How I became a linguist:
I studied linguistics and became a linguist for two reasons. First, I wanted to be a top diplomat for my country, Ghana, which would involve being posted around the world to represent my country. I figured that if I studied linguistics and foreign languages at the University of Ghana that would increase my chances, so I read Linguistics, French, and Swahili. Second, I wanted to help document and preserve my mother-tongue, Dagaare, a small language in northern Ghana. I succeeded in writing the first grammar sketch of the language, published at Stanford University titled The Structure of Dagaare. One of the most wonderful experiences young scholars will ever get in their academic life is seeing their first book and holding it in their hands. In my case it was even more dramatic because of the way it happened. After teaching the structure of Dagaare for two years as a part-time lecturer at Stanford University I went back to Norway – I was writing a doctoral thesis at the Norwegian University of Science and Technology – to submit and defend my thesis. Then the publishers at CSLI , Stanford sent me copies of my book in Norway. However I never received them because I returned to Stanford campus for a conference event. Then I walked into the Stanford Bookstore and happened to look at a section of the Bookstore with a bookstand titled: “Stanford Authors”. Lo and behold, I saw my book and stood there for more than 20 minutes flipping through it unendingly – as if I was reading the texts for the first time when indeed it was I who wrote them in the first place. There were no selfies at that time, else I would have taken a memorable selfie about how it feels like to receive your first book.

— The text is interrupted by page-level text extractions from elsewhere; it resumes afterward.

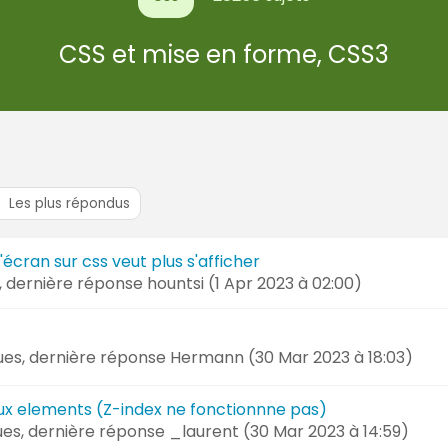
CSS et mise en forme, CSS3
Les plus répondus
'écran sur css veut plus s'afficher
s, dernière réponse
hountsi (
1 Apr 2023 à 02:00
)
vues, dernière réponse
Hermann (
30 Mar 2023 à 18:03
)
 elements (Z-index ne fonctionnne pas)
vues, dernière réponse
_laurent (
30 Mar 2023 à 14:59
)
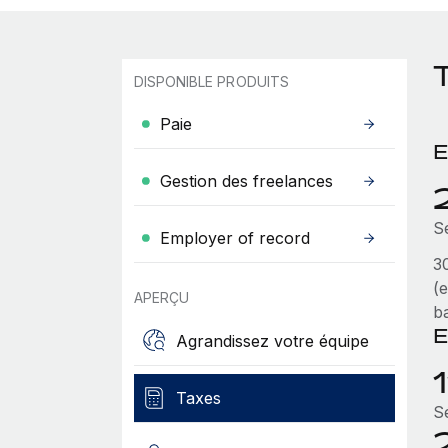
DISPONIBLE PRODUITS
Paie
E
Gestion des freelances
S
Employer of record
30
(
APERÇU
b
E
Agrandissez votre équipe
Taxes
Sé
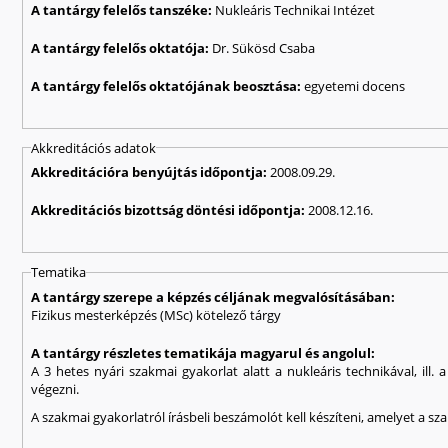
A tantárgy felelős tanszéke:
Nukleáris Technikai Intézet
A tantárgy felelős oktatója:
Dr. Sükösd Csaba
A tantárgy felelős oktatójának beosztása:
egyetemi docens
Akkreditációs adatok
Akkreditációra benyújtás időpontja:
2008.09.29.
Akkreditációs bizottság döntési időpontja:
2008.12.16.
Tematika
A tantárgy szerepe a képzés céljának megvalósításában:
Fizikus mesterképzés (MSc) kötelező tárgy
A tantárgy részletes tematikája magyarul és angolul:
A 3 hetes nyári szakmai gyakorlat alatt a nukleáris technikával, ill
végezni.
A szakmai gyakorlatról írásbeli beszámolót kell készíteni, amelyet a sz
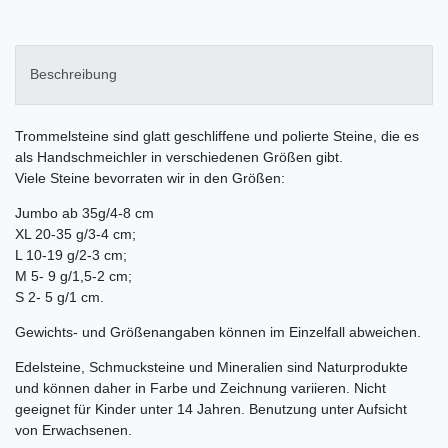
Beschreibung
Trommelsteine sind glatt geschliffene und polierte Steine, die es
als Handschmeichler in verschiedenen Größen gibt.
Viele Steine bevorraten wir in den Größen:
Jumbo ab 35g/4-8 cm
XL 20-35 g/3-4 cm;
L 10-19 g/2-3 cm;
M 5- 9 g/1,5-2 cm;
S 2- 5 g/1 cm.
Gewichts- und Größenangaben können im Einzelfall abweichen.
Edelsteine, Schmucksteine und Mineralien sind Naturprodukte
und können daher in Farbe und Zeichnung variieren. Nicht
geeignet für Kinder unter 14 Jahren. Benutzung unter Aufsicht
von Erwachsenen.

After my doctoral dissertation I got a job at the prestigious University of Hong Kong and rose up through the academic ranks from postdoc to Assistant Professor to Associate Professor. Much of my work on Linguistics has been the descriptive and theoretical analysis of African languages using descriptive and formal frameworks like Lexical Functional Grammar and the Principles and Parameters approach. While working on African languages mainly, I have also done substantial work on Chinese languages like Cantonese and Zhuang and supervised many PhD and masters theses of students who come from all over the world: Africa, Asia, and the West (Europe and North America).

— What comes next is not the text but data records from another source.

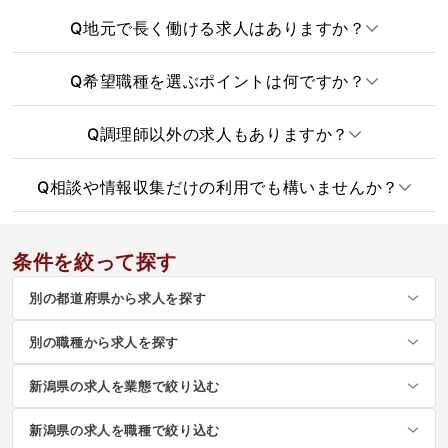
Q
地元で長く働ける求人はありますか？
Q
希望職種を選ぶポイントは何ですか？
Q
調理師以外の求人もありますか？
Q
相談や情報収集だけの利用でも構いませんか？
条件を絞って探す
別の都道府県から求人を探す
別の職種から求人を探す
新潟県の求人を業態で絞り込む
新潟県の求人を職種で絞り込む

I am currently Chair Professor of African Languages and Literatures at the University of Vienna, and I am continuing to do research on general linguistic analysis, particularly of African languages, but also now look into how we can develop African language literature. I have come to the realization as a scholar interested in African and minority language documentation and revitalization that it is not enough to just document linguistic texts and their analyses; one must also ensure that speakers read and write in these languages. Literary work is very important for revitalizing African and lesser studied languages.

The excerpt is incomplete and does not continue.